§ WHAT YOU SHOULD DO
Work through the data and report how many lines include the string "folosite", giving the number alone.

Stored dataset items
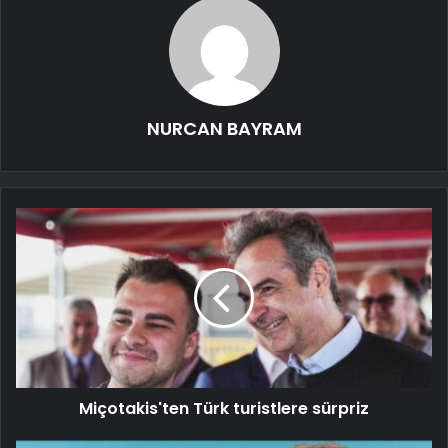
NURCAN BAYRAM
Miçotakis'ten Türk turistlere sürpriz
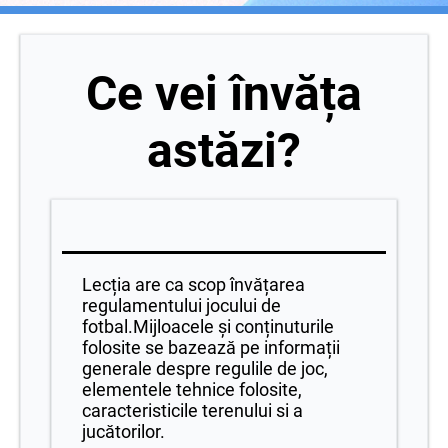
Ce vei învăța
astăzi?
Lecția are ca scop învățarea
regulamentului jocului de
fotbal.Mijloacele și conținuturile
folosite se bazează pe informații
generale despre regulile de joc,
elementele tehnice folosite,
caracteristicile terenului si a
jucătorilor.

§ ANSWER FOR THE TASK
2